Furthermore, there is a measure aimed to prevent COVID-19 transmission through cargo from China to Australia. Local freight companies, which were affected by the governmental decision, have declared that they will not accept ships from Chinese ports in their hubs unless all crew members are identified as virus-free (Heiland and Ultveit-Moe, p. 155). As this action is directed only at sea transport from China, it can be considered as discriminative. At the time when the decision was made, which was on February 20, COVID-19 was already discovered in other countries too, which makes the resolution more unreasonable. Refusal to accept ships from China is against logic and morality and seems to be dictated by racial prejudices.

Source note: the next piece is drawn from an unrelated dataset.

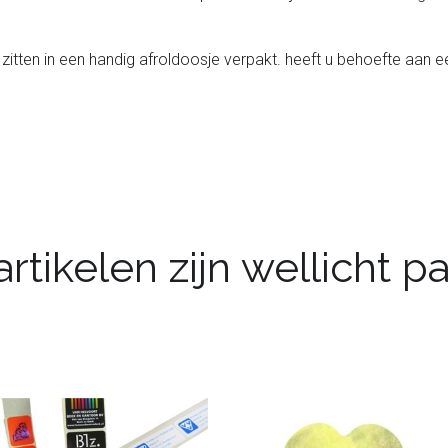
zitten in een handig afroldoosje verpakt. heeft u behoefte aan e
rtikelen zijn wellicht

To conclude, Australian freight companies have implemented multiple measures to ensure continued operation and avoid stagnation. At first sight, these measures can be perceived not only as practical and valuable but also ethically appropriate and correct. The corporations seem to act considerately and try to help underprivileged families to cope with a crisis. Nevertheless, the executed proposals do not consider the interests of minorities and individuals, which leads to discrimination and ignorance. Apart from that, it might result in an even more deplorable situation for most, given all the financial drawbacks brought about by their decisions.

Works Cited

  1. Barua, Suborna. Understanding Coronanomics: The Economic Implications of the Coronavirus (COVID-19) Pandemic. U of Dhaka, 2020.

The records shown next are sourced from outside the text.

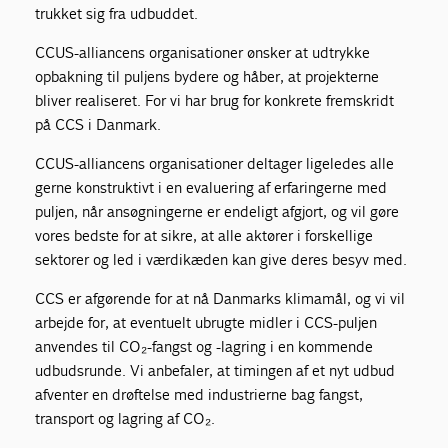
trukket sig fra udbuddet.
CCUS-alliancens organisationer ønsker at udtrykke
opbakning til puljens bydere og håber, at projekterne
bliver realiseret. For vi har brug for konkrete fremskridt
på CCS i Danmark.
CCUS-alliancens organisationer deltager ligeledes alle
gerne konstruktivt i en evaluering af erfaringerne med
puljen, når ansøgningerne er endeligt afgjort, og vil gøre
vores bedste for at sikre, at alle aktører i forskellige
sektorer og led i værdikæden kan give deres besyv med.
CCS er afgørende for at nå Danmarks klimamål, og vi vil
arbejde for, at eventuelt ubrugte midler i CCS-puljen
anvendes til CO₂-fangst og -lagring i en kommende
udbudsrunde. Vi anbefaler, at timingen af et nyt udbud
afventer en drøftelse med industrierne bag fangst,
transport og lagring af CO₂.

  2. Heiland, Inga, and Karen Helene Ulltveit-Moe. “An Unintended Crisis in Sea Transportation due to COVID-19 Restrictions.” COVID-19 and Trade Policy: Why Turning Inward Won’t Work, edited by Richard Baldwin and Simon Evenett, CEPR P, 2020, pp. 151-163.
  3. Mhalla, Majdouline. “The Impact of Novel Coronavirus on the Global Oil and Aviation Markets.” Journal of Asian Scientific Research, vol. 10, no. 2, 2020, pp. 96-104.
  4. McKibbin, Warwick, and Roshen Fernando. The Global Macroeconomic Impacts of COVID-19: Seven Scenarios. Australian National U, 2020.